I think the beauty of Rush for most young people was that when you first heard them, they felt like a band that you were relating to on a level that no one else could understand. You felt like you discovered them. At least, that’s how I felt.
I moved to the States permanently in 8th grade and promptly got in to a fight with a Detroit kid who insisted Ted Nugent was better than Rush. Rush won. I also made a lot of friends when I played the few Rush songs I knew on the guitar. We played the high school talent show a year or two later and did the intro to 2112 then Bastille Day and Working Man. According to the gym teacher, who also played guitar, we almost caused a riot. I later asked that same gym teacher if I could check out his guitar as it was sitting in his office. He said, “After i saw what you were doing to your guitar, there’s no way you’re touching mine!” Damn jazz guys.

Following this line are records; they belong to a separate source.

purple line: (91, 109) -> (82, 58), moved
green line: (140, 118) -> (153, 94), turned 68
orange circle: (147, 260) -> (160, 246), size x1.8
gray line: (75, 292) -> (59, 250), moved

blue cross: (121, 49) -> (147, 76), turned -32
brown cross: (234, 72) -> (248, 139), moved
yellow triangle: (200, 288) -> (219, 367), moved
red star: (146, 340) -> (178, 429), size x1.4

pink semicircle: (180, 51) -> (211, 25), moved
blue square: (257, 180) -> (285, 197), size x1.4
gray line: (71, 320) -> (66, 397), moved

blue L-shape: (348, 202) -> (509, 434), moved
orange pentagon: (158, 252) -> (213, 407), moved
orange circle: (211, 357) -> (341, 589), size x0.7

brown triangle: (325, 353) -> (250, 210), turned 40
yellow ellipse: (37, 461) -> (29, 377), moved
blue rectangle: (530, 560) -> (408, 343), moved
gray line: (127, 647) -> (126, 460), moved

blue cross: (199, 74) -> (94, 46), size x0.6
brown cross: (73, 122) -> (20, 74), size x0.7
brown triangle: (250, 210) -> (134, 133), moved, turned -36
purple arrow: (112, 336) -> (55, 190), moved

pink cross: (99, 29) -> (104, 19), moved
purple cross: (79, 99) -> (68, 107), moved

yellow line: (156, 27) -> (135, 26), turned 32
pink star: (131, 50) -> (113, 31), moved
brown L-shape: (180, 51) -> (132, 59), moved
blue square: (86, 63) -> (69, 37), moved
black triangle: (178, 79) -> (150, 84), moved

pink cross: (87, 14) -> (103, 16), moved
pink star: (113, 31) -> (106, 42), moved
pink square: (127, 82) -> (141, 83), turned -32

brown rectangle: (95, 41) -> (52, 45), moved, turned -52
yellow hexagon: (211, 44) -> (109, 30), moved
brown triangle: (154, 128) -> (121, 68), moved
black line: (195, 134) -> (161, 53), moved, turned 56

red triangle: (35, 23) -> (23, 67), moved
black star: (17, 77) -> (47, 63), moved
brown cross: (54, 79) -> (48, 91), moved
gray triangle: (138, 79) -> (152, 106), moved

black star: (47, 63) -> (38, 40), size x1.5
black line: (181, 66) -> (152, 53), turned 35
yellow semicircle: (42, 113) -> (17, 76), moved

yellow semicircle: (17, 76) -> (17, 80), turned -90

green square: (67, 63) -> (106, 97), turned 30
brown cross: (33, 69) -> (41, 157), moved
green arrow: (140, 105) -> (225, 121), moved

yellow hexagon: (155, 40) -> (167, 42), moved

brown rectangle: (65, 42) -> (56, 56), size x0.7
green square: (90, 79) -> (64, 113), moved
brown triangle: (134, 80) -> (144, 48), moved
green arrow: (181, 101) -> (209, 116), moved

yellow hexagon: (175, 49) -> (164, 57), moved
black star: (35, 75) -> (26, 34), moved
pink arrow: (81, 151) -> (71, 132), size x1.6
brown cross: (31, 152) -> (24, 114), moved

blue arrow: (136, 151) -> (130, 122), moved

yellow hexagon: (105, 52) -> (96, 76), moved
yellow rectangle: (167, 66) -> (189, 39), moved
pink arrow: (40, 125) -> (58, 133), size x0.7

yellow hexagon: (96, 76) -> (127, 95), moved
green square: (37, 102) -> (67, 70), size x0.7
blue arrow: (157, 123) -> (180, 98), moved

I moved on musically and moved away from the area after high school. I lost track of Rush around Subdivisions era but was always happy to hear they were still going strong. I’ll occasionally grab an album off the shelf, tell my wife that she might want to go for a walk, and I’m immediately taken back to that high school gym, that ice arena and my youth. I still love cranking up a JC120 model and playing “Closer to the Heart” or riffing on the trippy phaser sound off “The Necromancer”. Of course, you can’t cover Rush in a band because no one can sing it.
I told someone recently that if Canada were my Hundred Acre Wood and I was Christopher Robin, Rush was my Winnie The Pooh. Neil’s lyrics and the music they performed got me through the trying times of adolescence, changing countries and the rest of the unsettled teen angst. I used to carry a Rush picture in my wallet. I saw that same image on the web today. They were young men, long hair, standing in front of the drum riser, Neil in the background. Alex with his white 335. Geddy with his Rickenbacher. It made an impact. I watched their Rock Hall induction with Jann Wenner and shed a tear or two.
This is really, really a sad day. Going for a ride... Exit the warrior. RIP. We have assumed control.